2 concerns:
- receiver be able to extract the same message from the signal sent by sender
- increase the efficiency of encoding - data compression
2 sides need to agree to a presentation/message format
Data Manipulation Functions
- presentation formatting
- data compression
7.1 Presentation Formatting
presentation formatting - the transforming between: application data and data suitable for transmission over a network
encoding/marshalling - application data to network data
decoding/unmarshalling - network data to application data
Issues in Argument Marshalling:
- what data types does the system support
- data conversion between different machine architectures
- identifying kinds of data within the message
What Data Types Does the System Support
data types levels (lowest to highest):
- base types - typically includes: integers, floating-point numbers, characters, ordinal types, booleans, etc
- flat types - structures and arrays
- complex types - types that are built using pointers/memory addresses
Data Conversion Between Different Machine Architectures
conversion strategies:
- canonical intermediate form
- both sender and receiver settles on external representation for each type
- in networking, this is known as N-by-1 solution: each N machine architectures must be able to convert between its own representation to the single external representation
- receiver-makes-right
- sender transmit data in its own internal format; the receiver is then responsible for translating the data from sender’s format into its own format
- in networking, this is known as N-by-N solution: each N machine architectures must be able to convert between its own representation to all N architectures
Identifying Kinds of Data Within the Message
2 common approaches:
- tagged data - is any additional information included in a message - beyond the concrete representation of the base types - that helps the receiver decode the message
- untagged data - both sender and receiver agrees on a predetermined type for each data
Stubs
- is a piece of code that implements argument marshalling
- on the client side, the stub marshals the data into a linear message
- on the server side, the stub unmarshalls the linear message into the data
- stubs can either be: interpreted or compiled
Network Data Representation Examples (XDR, ASN.1, NDR)
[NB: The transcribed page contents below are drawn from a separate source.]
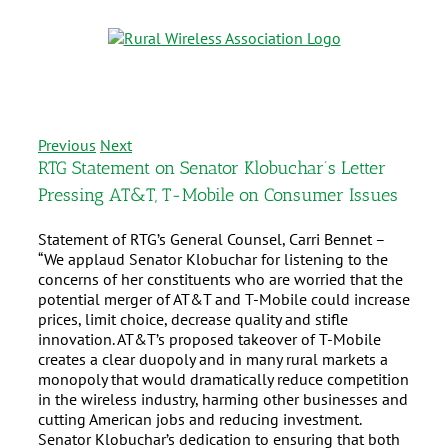
Previous
Next
RTG Statement on Senator Klobuchar’s Letter
Pressing AT&T, T-Mobile on Consumer Issues
Statement of RTG’s General Counsel, Carri Bennet –
“We applaud Senator Klobuchar for listening to the
concerns of her constituents who are worried that the
potential merger of AT&T and T-Mobile could increase
prices, limit choice, decrease quality and stifle
innovation. AT&T’s proposed takeover of T-Mobile
creates a clear duopoly and in many rural markets a
monopoly that would dramatically reduce competition
in the wireless industry, harming other businesses and
cutting American jobs and reducing investment.
Senator Klobuchar’s dedication to ensuring that both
External Data Representation (XDR)
- is the network format used with SunRPC
- supports the entire C-type system with exception of function pointers
- defines a canonical intermediate form
- does not use tags (except to indicate array lengths)
- uses compiled stubs
Abstract Syntax Notation One (ASN.1)
- is an ISO standard
- supports C-type system without function pointers
- defines a canonical intermediate form
- uses type tags
- stubs can be either: compiled or interpreted
- used in the Internet standard Simple Network Management Protocol (SNMP)
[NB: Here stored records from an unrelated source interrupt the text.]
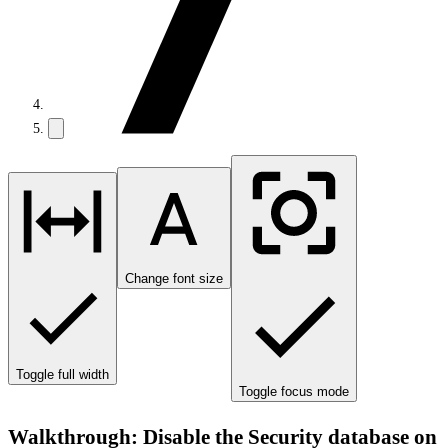
Change font size
Toggle full width
Toggle focus mode
Walkthrough: Disable the Security database on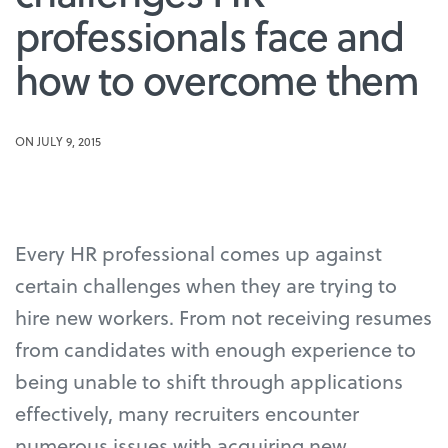
professionals face and
how to overcome them
ON JULY 9, 2015
Every HR professional comes up against
certain challenges when they are trying to
hire new workers. From not receiving resumes
from candidates with enough experience to
being unable to shift through applications
effectively, many recruiters encounter
numerous issues with acquiring new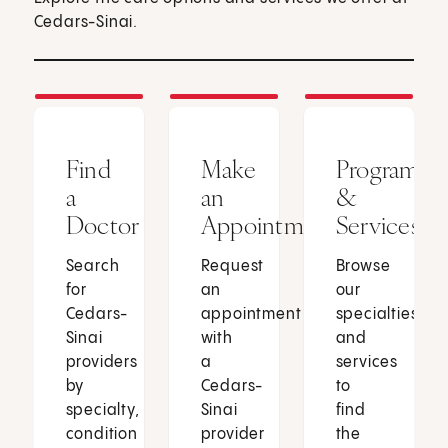
Cedars-Sinai.
Find
Make
Programs
a
an
&
Doctor
Appointment
Services
Search
Request
Browse
for
an
our
Cedars-
appointment
specialties
Sinai
with
and
providers
a
services
by
Cedars-
to
specialty,
Sinai
find
condition
provider
the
- represents each data item with a triple of the form: ⟨tag, length, value⟩
Network Data Representation (NDR)
- data-encoding standard used in the Distributed Computing Environment (DCE)
- uses receiver-makes-right (unlike XDR and ASN.1) by inserting a tag at front of each message; individual data items are untagged
- uses compiler to generate stubs
- supports C-type system
Markup Languages
- Extensible Markup Language (XML) - takes tagged approach to the extreme
- XML Schema Document (XSD) - a schema language defined for XML
- Efficient XML Interchange (EXI) - binary XML format for greater compactness and faster parsing
XML Namespaces - solves the problem of name clashes
7.2 Multimedia Data
since multimedia data are consumed by humans we want to keep the information that is most important to a human, while getting rid of anything that doesn’t improve the human’s perception of the visual or auditory experience
compression types:
- lossless compression - guarantees data received is exactly the same as data sent
- lossy compression - does not guarantee data received is exactly the same as data sent
Lossless Compression Techniques
huffman codes
- encoding data of: higher occurrences with fewer bits and lower occurences with more bits
run length encoding (RLE)
- the idea is to replace consecutive occurrences of a given symbol with only one copy of the symbol, plus a count of how many times that symbol occur
- e.g. the string AAABBCDDDD would be encoded as 3A2B1C4D
- works well on images due to large homogeneous regions
differential pulse code modulation (DPCM)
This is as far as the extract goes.